Thursday, October 09, 2008

El héroe

Rn memoria de Horatio Nelson (1758-1805)


... la mística de la masculinidad que, en su versión más modélica y extrema a través del «héroe», convierte en virtud el asesinato de los de diferente etnia, religión, etc. o la violación de mujeres del grupo vencido, está llevando a gran parte de la humanidad a la tumba: José S. Martin, en: Génesis de la violencia (2003)


Sea en mar o en campo abierto, un militar siempre será un despreciado. En cierto sentido, un mártir perverso. Lo consignan para el trabajo duro. Lo sucio de la libertad pragmatizada. Expondrá su pellejo y la gloria será para el otro, su Estado. En este asunto meditaba Horatio cuando la memoria lo llevó a su natal Burhan Thorpe (Inglaterra).


Por primera vez en semanas, el personal médico del hospital militar lo ha visto animado.
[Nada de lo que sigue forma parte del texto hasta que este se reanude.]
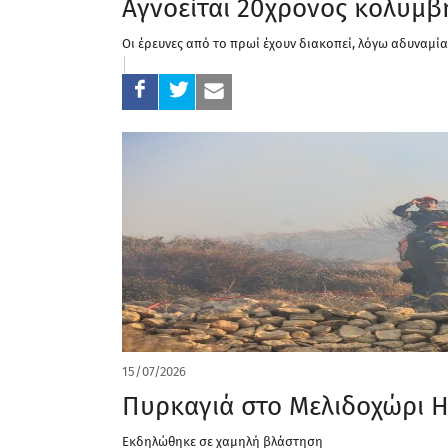
Αγνοείται 20χρονος κολυμβ
Οι έρευνες από το πρωί έχουν διακοπεί, λόγω αδυναμ
15/07/2026
Πυρκαγιά στο Μελιδοχώρι Η
Εκδηλώθηκε σε χαμηλή βλάστηση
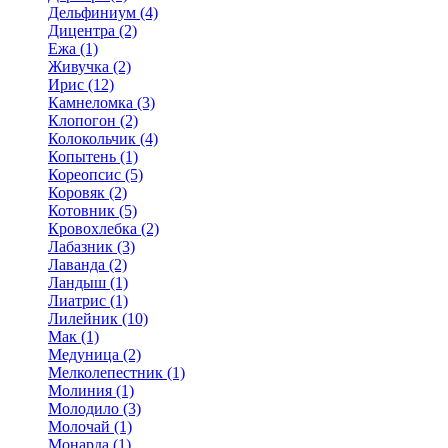
Дельфиниум (4)
Дицентра (2)
Ежа (1)
Живучка (2)
Ирис (12)
Камнеломка (3)
Клопогон (2)
Колокольчик (4)
Копытень (1)
Кореопсис (5)
Коровяк (2)
Котовник (5)
Кровохлебка (2)
Лабазник (3)
Лаванда (2)
Ландыш (1)
Лиатрис (1)
Лилейник (10)
Мак (1)
Медуница (2)
Мелколепестник (1)
Молиния (1)
Молодило (3)
Молочай (1)
Монарда (1)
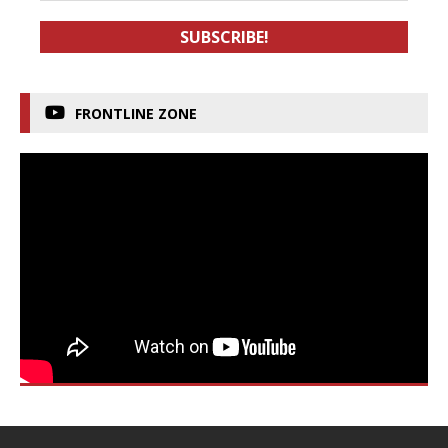
FRONTLINE ZONE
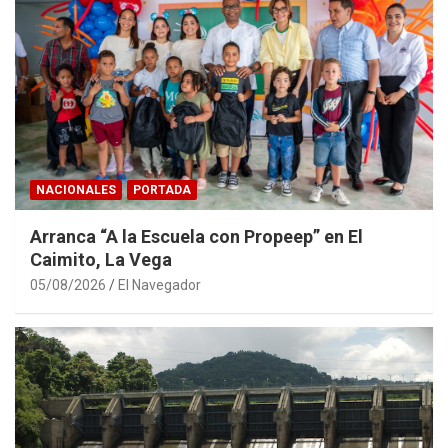
NACIONALES
PORTADA
Arranca “A la Escuela con Propeep” en El
Caimito, La Vega
05/08/2026
El Navegador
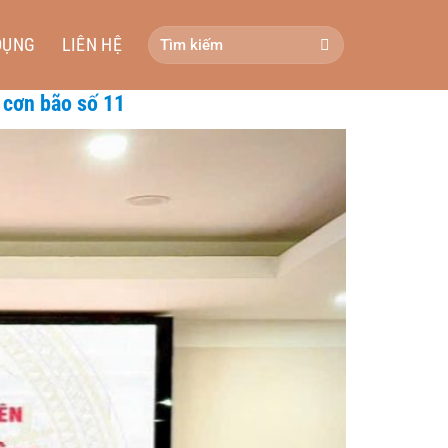
DỤNG
LIÊN HỆ
 cơn bão số 11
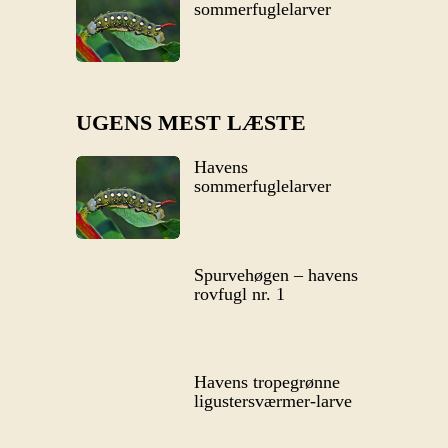
sommerfuglelarver
UGENS MEST LÆSTE
Havens
sommerfuglelarver
Spurvehøgen – havens
rovfugl nr. 1
Havens tropegrønne
ligustersværmer-larve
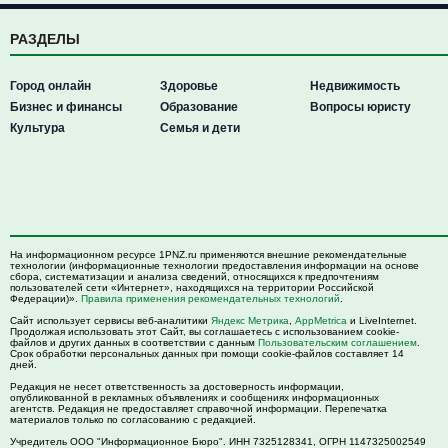
РАЗДЕЛЫ
Город онлайн
Здоровье
Недвижимость
Бизнес и финансы
Образование
Вопросы юристу
Культура
Семья и дети
На информационном ресурсе 1PNZ.ru применяются внешние рекомендательные
технологии (информационные технологии предоставления информации на основе
сбора, систематизации и анализа сведений, относящихся к предпочтениям
пользователей сети «Интернет», находящихся на территории Российской
Федерации)».
Правила применения рекомендательных технологий
.
Сайт использует сервисы веб-аналитики
Яндекс Метрика
,
AppMetrica
и LiveInternet.
Продолжая использовать этот Сайт, вы соглашаетесь с использованием cookie-
файлов и других данных в соответствии с данным
Пользовательским соглашением
.
Срок обработки персональных данных при помощи cookie-файлов составляет 14
дней.
Редакция не несет ответственность за достоверность информации,
опубликованной в рекламных объявлениях и сообщениях информационных
агентств. Редакция не предоставляет справочной информации. Перепечатка
материалов только по согласованию с редакцией.
Учредитель ООО "Информационное Бюро". ИНН 7325128341, ОГРН 1147325002549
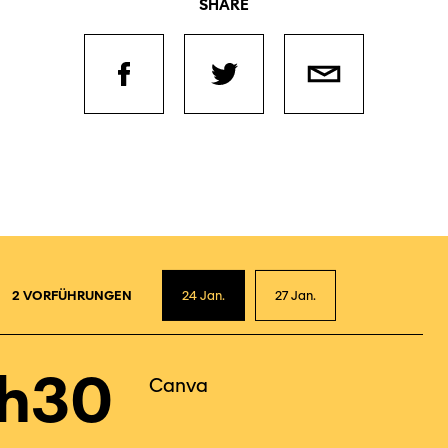
SHARE
2
2 VORFÜHRUNGEN
24
Jan.
27
Jan.
4h30
Canva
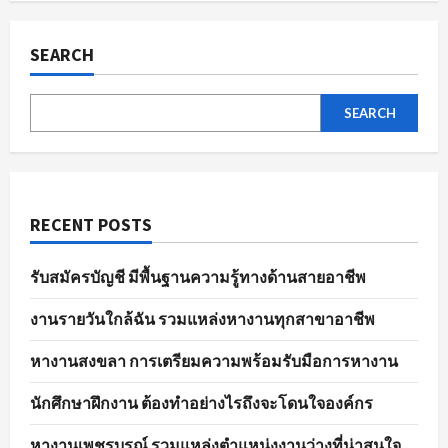
ผล
pagination
การ
สมัคร
งาน
SEARCH
อย่าง
มี
ประสิทธิภาพ
SEARCH
RECENT POSTS
รับสมัครบัญชี มีพื้นฐานความรู้ทางด้านสายอาชีพ
งานรายวันใกล้ฉัน รวมแหล่งหางานทุกสาขาอาชีพ
หางานสงขลา การเตรียมความพร้อมรับมือการหางาน
นักศึกษาฝึกงาน ต้องทำอย่างไรถึงจะโดนใจองค์กร
หางานเพชรบูรณ์ รวมแหล่งตำแหน่งงานว่างที่น่าสนใจ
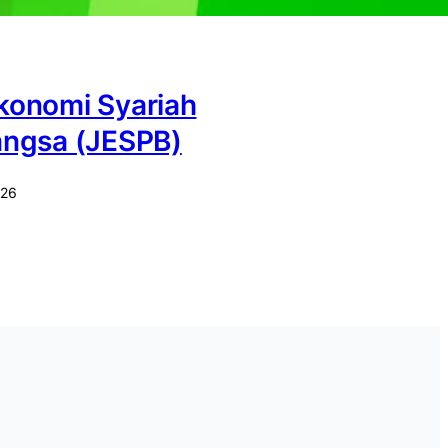
Ekonomi Syariah
angsa (JESPB)
026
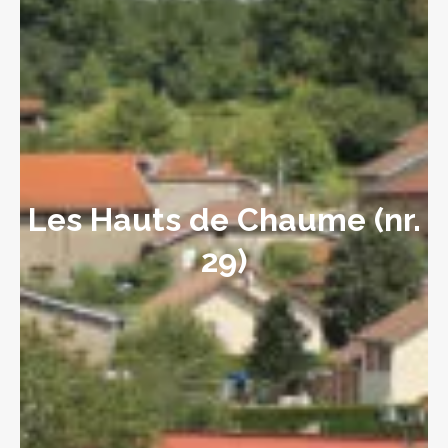
Les Hauts de Chaume (nr.
29)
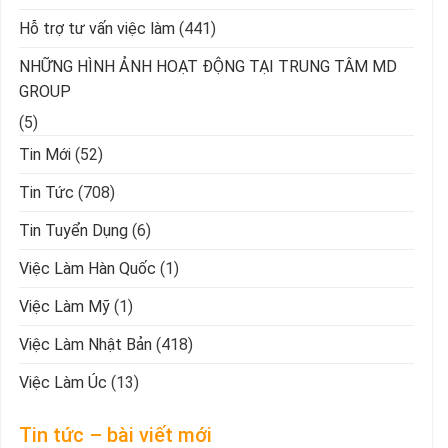
Hỗ trợ tư vấn việc làm
(441)
NHỮNG HÌNH ẢNH HOẠT ĐỘNG TẠI TRUNG TÂM MD
GROUP
(5)
Tin Mới
(52)
Tin Tức
(708)
Tin Tuyển Dụng
(6)
Việc Làm Hàn Quốc
(1)
Việc Làm Mỹ
(1)
Việc Làm Nhật Bản
(418)
Việc Làm Úc
(13)
Tin tức – bài viết mới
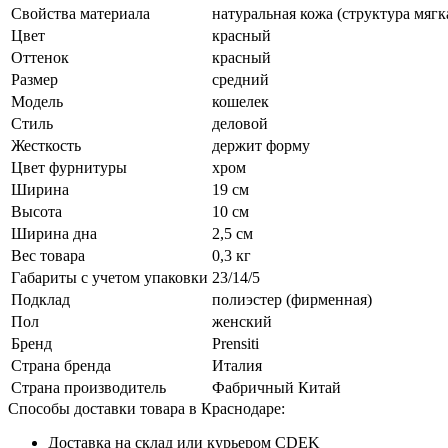
Свойства материала
натуральная кожа (структура мягк
Цвет
красный
Оттенок
красный
Размер
средний
Модель
кошелек
Стиль
деловой
Жесткость
держит форму
Цвет фурнитуры
хром
Ширина
19 см
Высота
10 см
Ширина дна
2,5 см
Вес товара
0,3 кг
Габариты с учетом упаковки
23/14/5
Подклад
полиэстер (фирменная)
Пол
женский
Бренд
Prensiti
Страна бренда
Италия
Страна производитель
Фабричный Китай
Способы доставки товара в Краснодаре:
Доставка на склад или курьером CDEK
Llegó casi comatoso.

«Habla incoherencias, mueve la mano, se toca la nariz. Sonríe dulcemente», dijo una de las enfermeras que lo cuida y observa. Las turnan cada 24 horas.
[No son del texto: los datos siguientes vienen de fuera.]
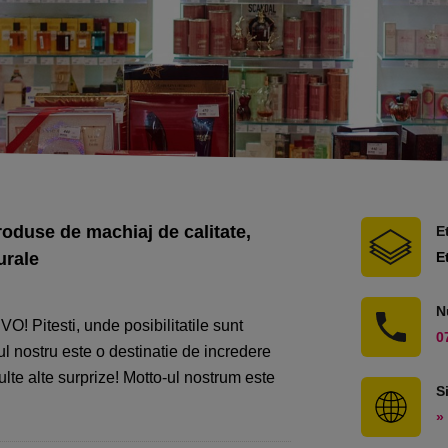
oduse de machiaj de calitate,
E
urale
E
N
O! Pitesti, unde posibilitatile sunt
0
l nostru este o destinatie de incredere
ulte alte surprize! Motto-ul nostrum este
S
» 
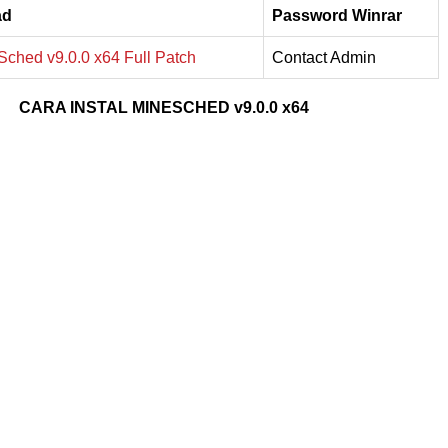
ad
Password Winrar
hed v9.0.0 x64 Full Patch
Contact Admin
CARA INSTAL MINESCHED v9.0.0 x64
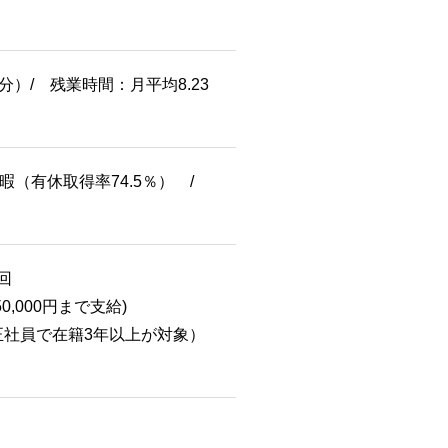
）/ 残業時間：月平均8.23
（有休取得率74.5％） /
回
000円まで支給)
社員で在籍3年以上が対象）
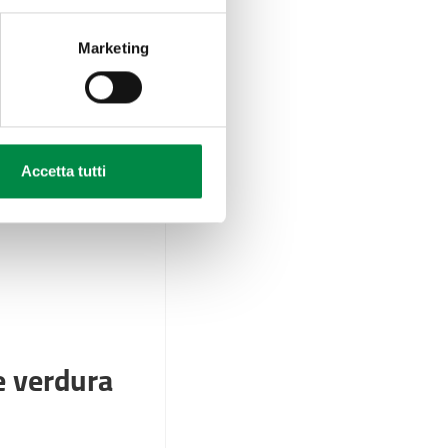
Marketing
e molte persone
ali da compagnia
 attenzione gli
Accetta tutti
o benessere e una
e verdura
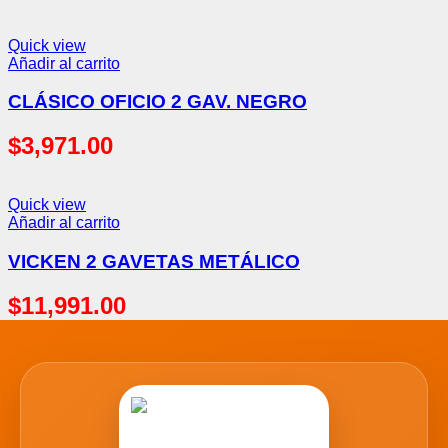
Quick view
Añadir al carrito
CLÁSICO OFICIO 2 GAV. NEGRO
$
3,971.00
Quick view
Añadir al carrito
VICKEN 2 GAVETAS METÁLICO
$
11,991.00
Horatio, al que llaman el héroe, se toca el rostro con una mano cuyo brazo aún duele. Todo su cuerpo ha estado entumecido. El brazo, casi inmóvil. Es triste, pero es el único brazo que tiene. Sí. Carece de un ojo que perdió durante la ocupación de Córcega, además del brazo derecho ya aludido. Sonríe. «Si tuviera un hijo me jactaría», piensa él. «Eché mis cañonazos contra los temibles piratas, al mismo Dampier y con el barco insignia Victory enfrenté las escuadras combinadas de Francia y España en octubre pasado». Esto lo piensa. No tiene la fuerza para hacerlo audible.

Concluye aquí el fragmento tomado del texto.